*Exercise material:*
------

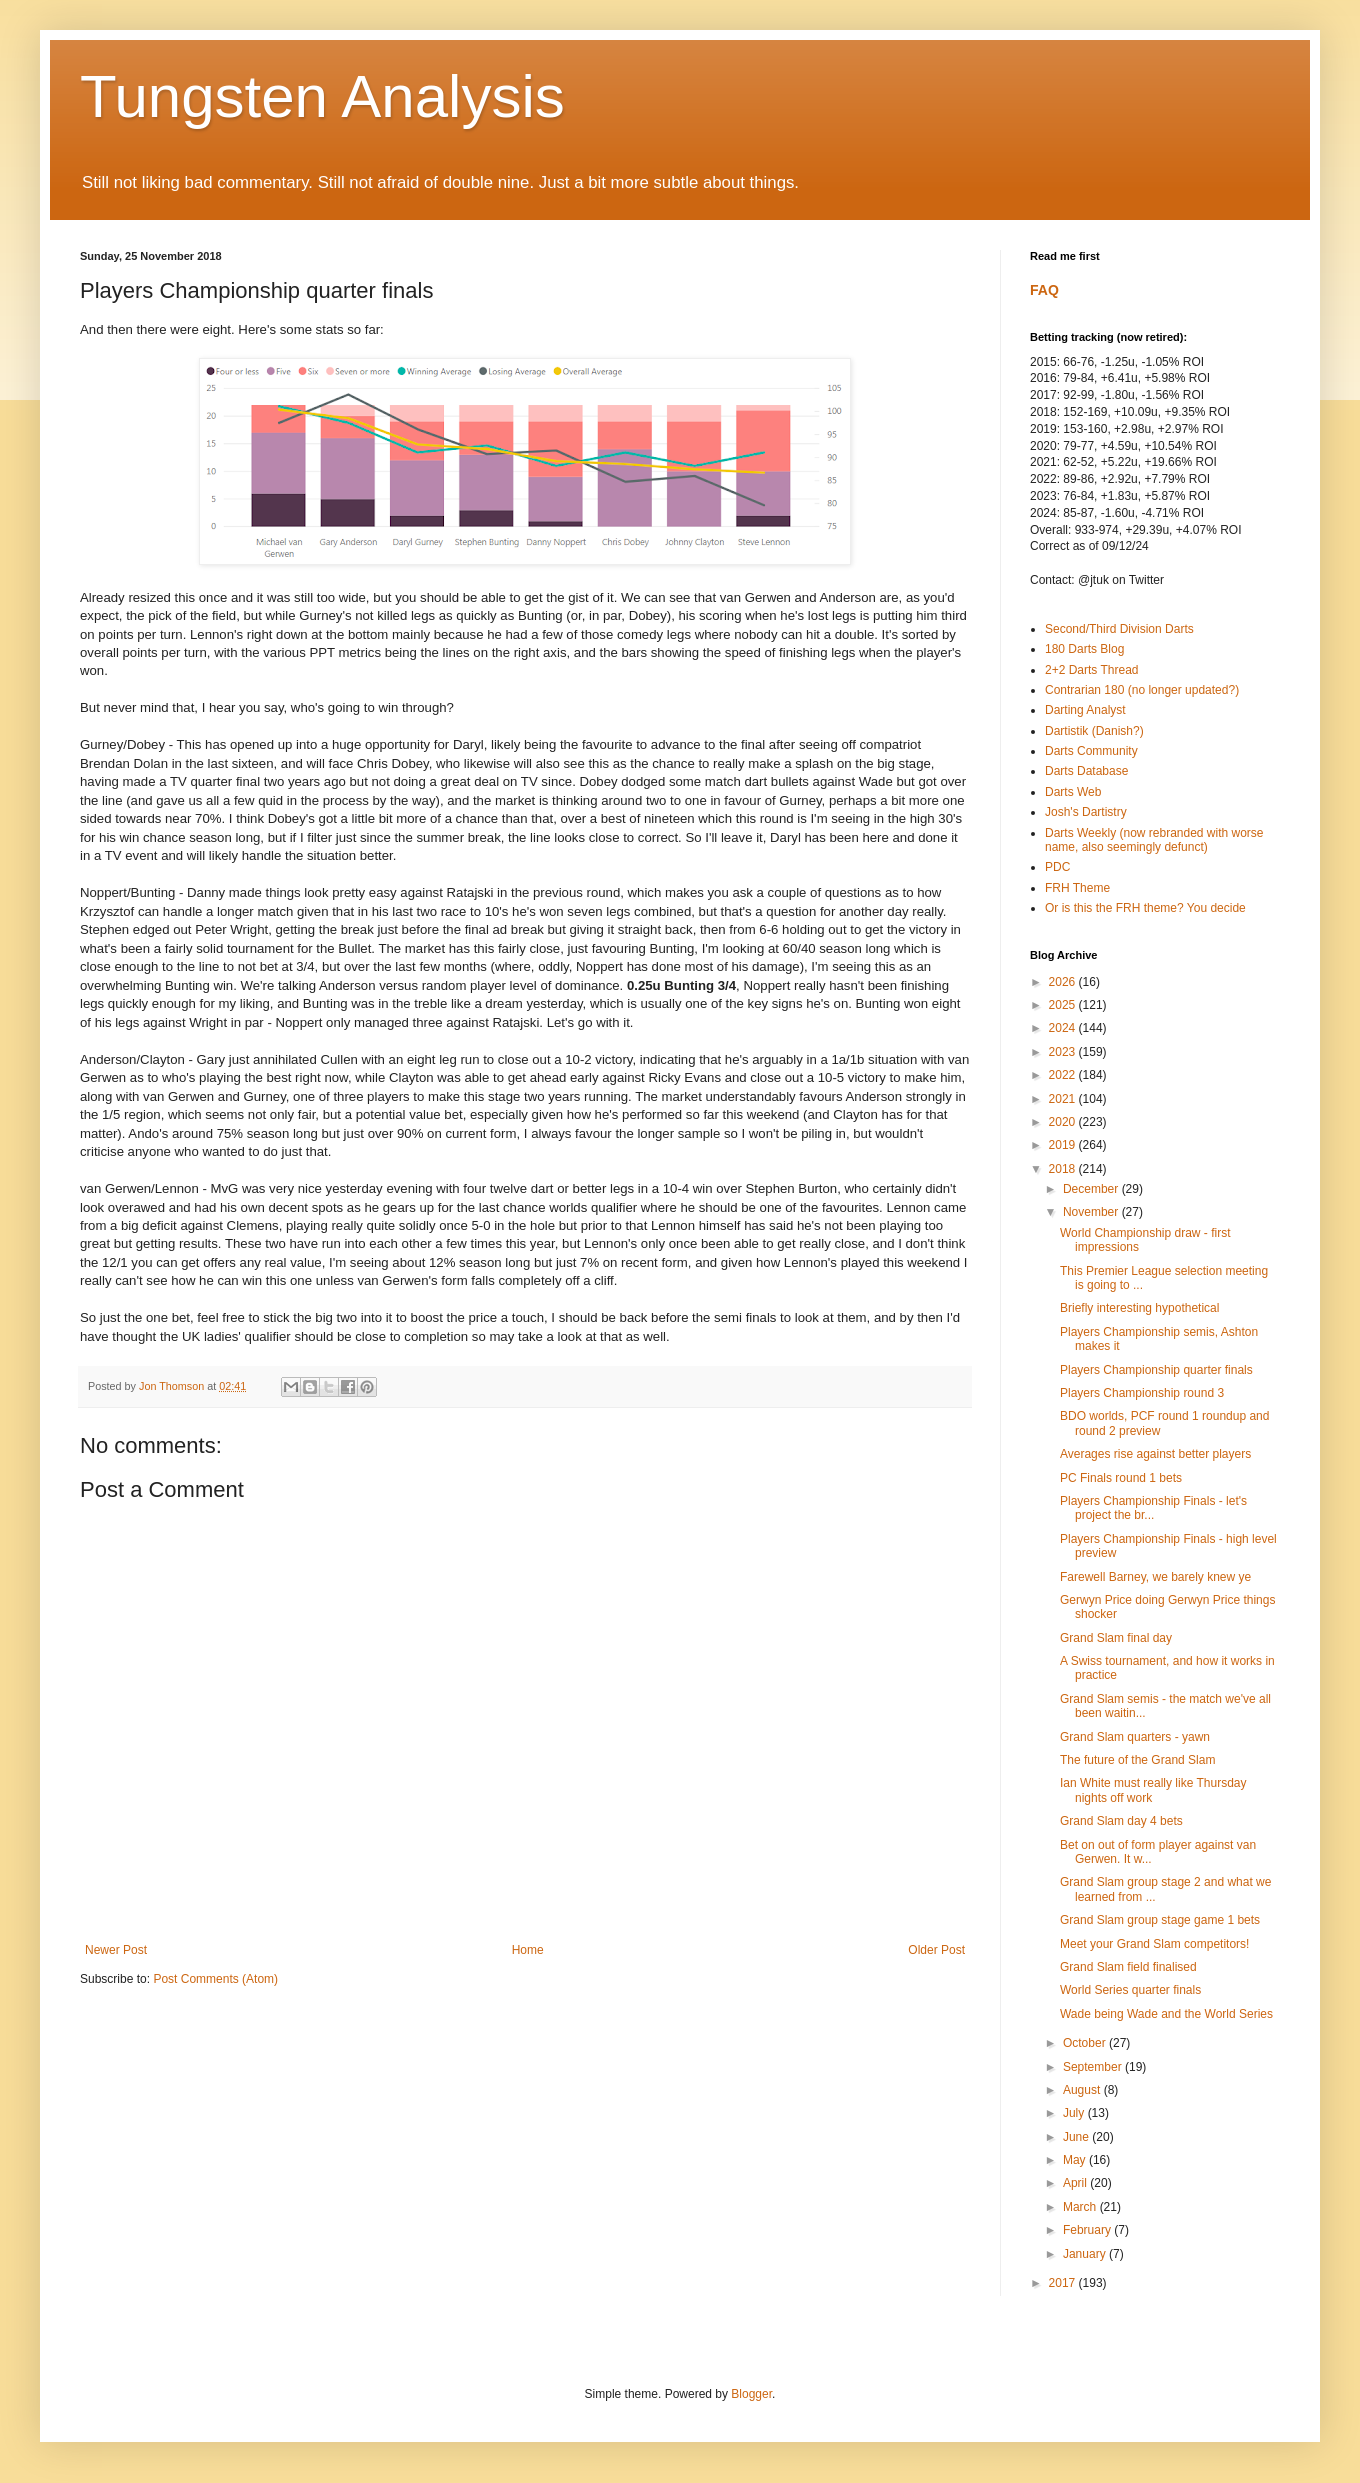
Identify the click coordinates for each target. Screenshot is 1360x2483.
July (1075, 2113)
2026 (1064, 982)
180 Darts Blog (1084, 649)
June (1077, 2137)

------

*What is expected:*
Would you copy out all the data exactly, without the images?

*Response area:*
Identify the click coordinates for each target. Screenshot is 1360x2483.
July (1075, 2113)
2026 (1064, 982)
180 Darts Blog (1084, 649)
June (1077, 2137)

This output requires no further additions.